6. The face detection method of claim 5, wherein the face detection models include a first face detection model, a second face detection model, a third face detection model, and a fourth face detection model, the first face detection model, the second face detection model, the third face detection model, and the fourth face detection model have different complexities, the face detection method further comprising:

obtaining a face detection result according to the face image to be detected and the first face detection model;

acquiring a third face candidate area according to the face detection result and the second face detection model;

acquiring a fourth face candidate area according to the face detection result and the third face detection model;

acquiring a fifth face candidate region according to the face detection result and the fourth face detection model;

and if the deviations of the first face candidate region, the third face candidate region, the fourth face candidate region and the fifth face candidate region are smaller than a preset deviation, determining the first face candidate region as a face recognition region.
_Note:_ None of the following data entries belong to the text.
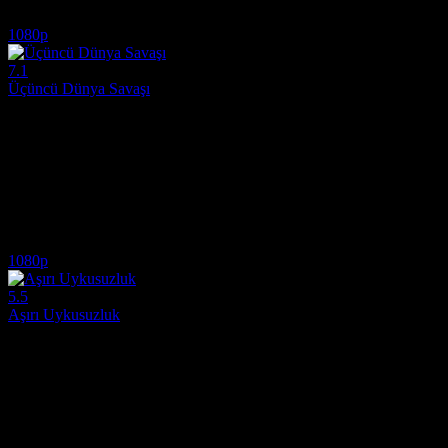
5.7
1,948
IMDB Puanı
İzlenme
1080p
7.1
Üçüncü Dünya Savaşı
2022
Bir filmde rol alan gündelik işçi, sevgilisini sette gizlice saklamak zoru
Yönetmen:
Houman Seyyedi
Oyuncular:
Mohsen Tanabandeh, Mahsa Hejazi, Neda Jebreili
7.1
1,085
IMDB Puanı
İzlenme
1080p
5.5
Aşırı Uykusuzluk
2022
Yakın gelecek. Eski cezaevleri artık birer anı. Mahkumlar cezalarını d
Yönetmen:
Alberto Mascia
Oyuncular:
Stefano Accorsi, Katsiaryna Shulha, Astrid Meloni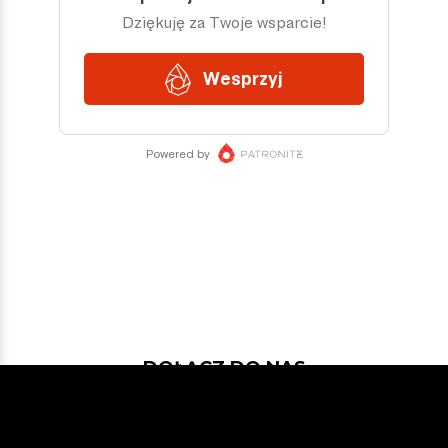
DOŁĄCZ DO NAS
Jeśli chcesz pokodować w projekcie
z dość nowymi technologiami: Javą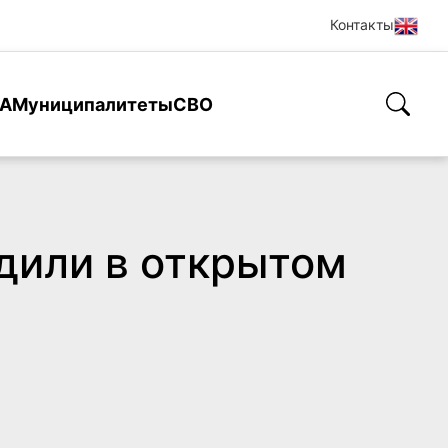
Контакты
А
Муниципалитеты
СВО
дили в открытом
7. A face detection apparatus, characterized in that the face detection apparatus comprises:

the candidate region acquisition module is further configured to identify a second face candidate region according to the face image to be detected and a plurality of face detection models established according to any one of claims 1 to 3;

8. The face detection apparatus of claim 7, wherein the face detection models include a first face detection model, a second face detection model, a third face detection model, and a fourth face detection model, the first face detection model, the second face detection model, the third face detection model, and the fourth face detection model having different complexities;

the candidate region acquisition module is further used for acquiring a face detection result according to the face image to be detected and the first face detection model;

the candidate region acquisition module is further used for acquiring a third face candidate region according to the face detection result and the second face detection model;

the candidate region acquisition module is further used for acquiring a fourth face candidate region according to the face detection result and the third face detection model;

the candidate region acquisition module is further used for acquiring a fifth face candidate region according to the face detection result and the fourth face detection model;

the face recognition area determination module is further configured to determine the first face candidate area as a face recognition area if the deviations of the first face candidate area from the third face candidate area, the fourth face candidate area, and the fifth face candidate area are smaller than a preset deviation.